──────── Listed records
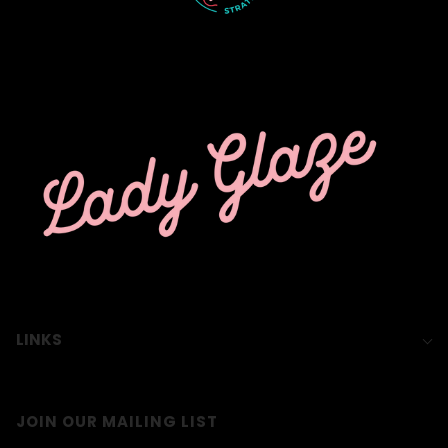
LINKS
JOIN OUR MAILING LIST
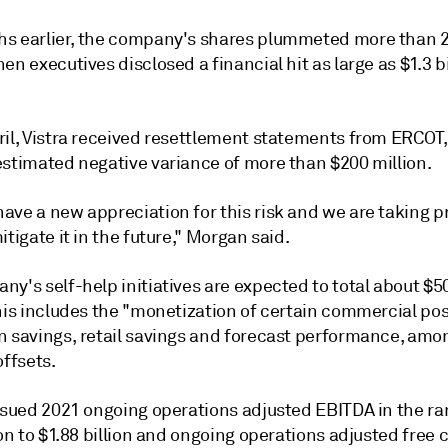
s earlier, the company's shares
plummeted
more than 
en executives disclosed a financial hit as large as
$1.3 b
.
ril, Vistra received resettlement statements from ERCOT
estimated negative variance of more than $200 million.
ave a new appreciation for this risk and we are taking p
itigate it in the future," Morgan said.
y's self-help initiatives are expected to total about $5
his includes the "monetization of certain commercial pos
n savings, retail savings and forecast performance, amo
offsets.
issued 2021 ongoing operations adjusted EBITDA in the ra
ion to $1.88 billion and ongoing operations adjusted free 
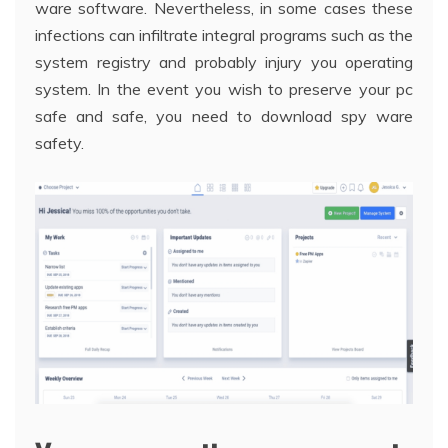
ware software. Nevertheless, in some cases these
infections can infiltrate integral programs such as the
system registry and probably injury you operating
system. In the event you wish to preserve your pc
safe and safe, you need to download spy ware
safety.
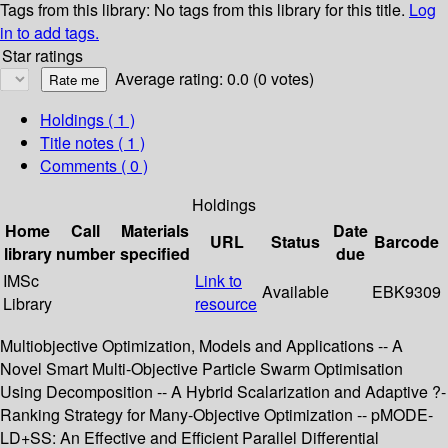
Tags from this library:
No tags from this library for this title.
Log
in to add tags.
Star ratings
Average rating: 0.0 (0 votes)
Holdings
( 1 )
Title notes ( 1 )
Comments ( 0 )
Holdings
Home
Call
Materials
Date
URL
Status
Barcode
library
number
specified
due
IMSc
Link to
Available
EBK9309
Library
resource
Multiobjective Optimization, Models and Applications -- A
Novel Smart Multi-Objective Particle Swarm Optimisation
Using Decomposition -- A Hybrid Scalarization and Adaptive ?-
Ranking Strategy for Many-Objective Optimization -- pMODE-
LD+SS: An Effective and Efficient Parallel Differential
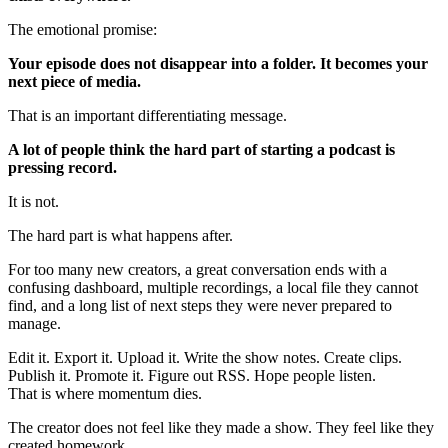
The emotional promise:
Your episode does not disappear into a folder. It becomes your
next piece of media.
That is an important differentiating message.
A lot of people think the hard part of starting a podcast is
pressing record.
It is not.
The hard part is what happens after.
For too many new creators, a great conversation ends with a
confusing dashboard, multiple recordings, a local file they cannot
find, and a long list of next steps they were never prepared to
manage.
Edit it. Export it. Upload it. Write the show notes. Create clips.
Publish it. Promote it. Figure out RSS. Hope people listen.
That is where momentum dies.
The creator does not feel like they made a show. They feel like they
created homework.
────────────────
Problem statement: Output only the lines running from the one containing "his includes the" to the end of the records, inclusive and exact; skip the pictures.

Solved problem:
his includes the "monetization of certain commercial pos
n savings, retail savings and forecast performance, amo
offsets.
issued 2021 ongoing operations adjusted EBITDA in the ra
ion to $1.88 billion and ongoing operations adjusted free 
ware software. Nevertheless, in some cases these
infections can infiltrate integral programs such as the
system registry and probably injury you operating
system. In the event you wish to preserve your pc
safe and safe, you need to download spy ware
safety.
Tags from this library:
No tags from this library for this title.
Log
in to add tags.
Star ratings
Average rating: 0.0 (0 votes)
Holdings
( 1 )
Title notes ( 1 )
Comments ( 0 )
Holdings
Home
Call
Materials
Date
URL
Status
Barcode
library
number
specified
due
IMSc
Link to
Available
EBK9309
Library
resource
Multiobjective Optimization, Models and Applications -- A
Novel Smart Multi-Objective Particle Swarm Optimisation
Using Decomposition -- A Hybrid Scalarization and Adaptive ?-
Ranking Strategy for Many-Objective Optimization -- pMODE-
LD+SS: An Effective and Efficient Parallel Differential
The emotional promise:
Your episode does not disappear into a folder. It becomes your
next piece of media.
That is an important differentiating message.
A lot of people think the hard part of starting a podcast is
pressing record.
It is not.
The hard part is what happens after.
For too many new creators, a great conversation ends with a
confusing dashboard, multiple recordings, a local file they cannot
find, and a long list of next steps they were never prepared to
manage.
Edit it. Export it. Upload it. Write the show notes. Create clips.
Publish it. Promote it. Figure out RSS. Hope people listen.
That is where momentum dies.
The creator does not feel like they made a show. They feel like they
created homework.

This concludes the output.